Data supplied section start
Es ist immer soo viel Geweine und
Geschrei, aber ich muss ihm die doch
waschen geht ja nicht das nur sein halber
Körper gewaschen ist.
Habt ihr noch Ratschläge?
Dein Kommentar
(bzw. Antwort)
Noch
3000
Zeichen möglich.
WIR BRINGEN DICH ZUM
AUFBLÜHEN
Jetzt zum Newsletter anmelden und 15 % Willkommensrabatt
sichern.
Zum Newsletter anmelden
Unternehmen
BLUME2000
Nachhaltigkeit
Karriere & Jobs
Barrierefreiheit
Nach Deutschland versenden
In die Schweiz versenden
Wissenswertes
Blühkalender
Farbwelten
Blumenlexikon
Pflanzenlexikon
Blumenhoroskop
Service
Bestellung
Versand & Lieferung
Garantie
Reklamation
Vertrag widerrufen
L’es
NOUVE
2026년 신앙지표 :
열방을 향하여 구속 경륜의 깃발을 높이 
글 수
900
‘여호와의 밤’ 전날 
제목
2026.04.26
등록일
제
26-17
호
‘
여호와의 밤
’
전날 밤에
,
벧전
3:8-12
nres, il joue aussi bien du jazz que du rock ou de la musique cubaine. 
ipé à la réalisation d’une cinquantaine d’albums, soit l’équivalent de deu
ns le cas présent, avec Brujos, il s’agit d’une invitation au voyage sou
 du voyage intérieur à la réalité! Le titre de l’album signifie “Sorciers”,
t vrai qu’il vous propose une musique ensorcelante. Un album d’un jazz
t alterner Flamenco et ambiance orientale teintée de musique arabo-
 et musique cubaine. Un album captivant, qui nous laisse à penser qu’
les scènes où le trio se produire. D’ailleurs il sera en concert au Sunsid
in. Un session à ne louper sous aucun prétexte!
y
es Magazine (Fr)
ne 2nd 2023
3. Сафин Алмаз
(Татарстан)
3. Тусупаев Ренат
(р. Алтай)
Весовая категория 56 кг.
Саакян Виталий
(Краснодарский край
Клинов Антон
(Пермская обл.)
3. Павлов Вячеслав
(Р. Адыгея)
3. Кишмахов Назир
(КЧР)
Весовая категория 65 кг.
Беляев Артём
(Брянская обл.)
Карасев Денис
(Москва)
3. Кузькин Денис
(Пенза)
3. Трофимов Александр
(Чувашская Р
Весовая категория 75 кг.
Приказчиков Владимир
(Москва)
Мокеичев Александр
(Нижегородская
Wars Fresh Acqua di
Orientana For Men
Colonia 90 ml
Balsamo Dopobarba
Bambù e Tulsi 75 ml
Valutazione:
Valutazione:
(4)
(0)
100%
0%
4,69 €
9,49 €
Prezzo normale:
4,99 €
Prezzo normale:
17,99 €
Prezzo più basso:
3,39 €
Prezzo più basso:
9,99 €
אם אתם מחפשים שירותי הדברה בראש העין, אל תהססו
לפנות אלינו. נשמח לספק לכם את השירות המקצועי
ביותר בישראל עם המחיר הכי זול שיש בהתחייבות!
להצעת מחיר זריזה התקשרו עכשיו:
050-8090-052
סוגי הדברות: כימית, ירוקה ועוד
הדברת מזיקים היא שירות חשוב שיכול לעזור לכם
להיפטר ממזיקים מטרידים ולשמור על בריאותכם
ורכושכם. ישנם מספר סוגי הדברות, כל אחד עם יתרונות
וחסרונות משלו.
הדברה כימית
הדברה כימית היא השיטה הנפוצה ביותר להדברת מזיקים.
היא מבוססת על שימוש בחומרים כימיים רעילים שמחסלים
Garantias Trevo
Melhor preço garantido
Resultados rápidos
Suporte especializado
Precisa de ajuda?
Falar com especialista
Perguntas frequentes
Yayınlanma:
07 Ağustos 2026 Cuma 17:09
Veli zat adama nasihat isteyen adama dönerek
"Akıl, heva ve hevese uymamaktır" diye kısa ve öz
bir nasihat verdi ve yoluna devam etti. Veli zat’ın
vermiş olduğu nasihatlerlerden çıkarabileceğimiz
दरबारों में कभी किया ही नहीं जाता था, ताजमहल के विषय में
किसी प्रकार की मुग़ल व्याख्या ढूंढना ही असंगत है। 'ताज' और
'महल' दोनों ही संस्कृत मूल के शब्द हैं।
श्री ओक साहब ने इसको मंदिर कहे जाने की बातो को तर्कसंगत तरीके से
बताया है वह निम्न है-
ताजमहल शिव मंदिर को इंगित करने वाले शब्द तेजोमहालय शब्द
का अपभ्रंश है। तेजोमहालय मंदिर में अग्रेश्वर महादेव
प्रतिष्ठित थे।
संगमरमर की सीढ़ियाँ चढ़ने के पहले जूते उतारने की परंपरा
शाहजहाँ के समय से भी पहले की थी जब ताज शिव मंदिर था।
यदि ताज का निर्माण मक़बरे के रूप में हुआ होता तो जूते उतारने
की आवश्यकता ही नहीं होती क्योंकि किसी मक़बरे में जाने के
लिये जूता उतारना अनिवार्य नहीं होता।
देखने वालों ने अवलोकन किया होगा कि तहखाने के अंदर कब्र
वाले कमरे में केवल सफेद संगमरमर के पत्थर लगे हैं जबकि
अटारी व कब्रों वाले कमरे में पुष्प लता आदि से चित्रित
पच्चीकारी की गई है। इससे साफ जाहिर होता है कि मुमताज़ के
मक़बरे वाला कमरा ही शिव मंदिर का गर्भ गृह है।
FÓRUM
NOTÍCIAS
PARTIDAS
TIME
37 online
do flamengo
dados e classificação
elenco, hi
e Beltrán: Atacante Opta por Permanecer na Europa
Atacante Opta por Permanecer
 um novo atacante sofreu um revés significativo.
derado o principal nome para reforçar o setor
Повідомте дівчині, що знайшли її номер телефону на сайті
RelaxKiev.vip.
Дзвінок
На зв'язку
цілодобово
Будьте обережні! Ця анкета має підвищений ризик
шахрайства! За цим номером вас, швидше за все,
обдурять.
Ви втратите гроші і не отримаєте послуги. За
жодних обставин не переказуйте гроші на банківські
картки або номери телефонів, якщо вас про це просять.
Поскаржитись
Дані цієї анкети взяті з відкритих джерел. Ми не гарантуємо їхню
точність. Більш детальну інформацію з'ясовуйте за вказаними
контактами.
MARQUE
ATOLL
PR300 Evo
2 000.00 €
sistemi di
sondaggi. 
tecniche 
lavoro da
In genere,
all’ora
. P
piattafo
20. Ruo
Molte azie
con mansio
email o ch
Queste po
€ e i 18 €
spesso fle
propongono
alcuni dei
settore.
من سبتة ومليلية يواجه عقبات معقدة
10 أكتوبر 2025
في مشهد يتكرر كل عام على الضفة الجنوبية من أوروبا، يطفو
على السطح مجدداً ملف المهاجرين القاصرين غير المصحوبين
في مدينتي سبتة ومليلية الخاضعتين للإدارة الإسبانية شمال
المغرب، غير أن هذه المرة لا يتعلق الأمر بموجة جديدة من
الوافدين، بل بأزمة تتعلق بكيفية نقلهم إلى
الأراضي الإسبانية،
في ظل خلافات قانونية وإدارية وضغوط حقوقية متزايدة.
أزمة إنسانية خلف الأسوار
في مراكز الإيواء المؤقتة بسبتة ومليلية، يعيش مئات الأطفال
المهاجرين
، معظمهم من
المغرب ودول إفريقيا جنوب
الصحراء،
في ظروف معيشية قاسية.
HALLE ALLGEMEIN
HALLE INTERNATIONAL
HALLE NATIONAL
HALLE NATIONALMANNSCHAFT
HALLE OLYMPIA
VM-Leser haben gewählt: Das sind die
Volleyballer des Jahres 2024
Data supplied section end
Task prompt
Within the material, how many lines hold "जमहल"? Say only the number.

Answer to this exercise
2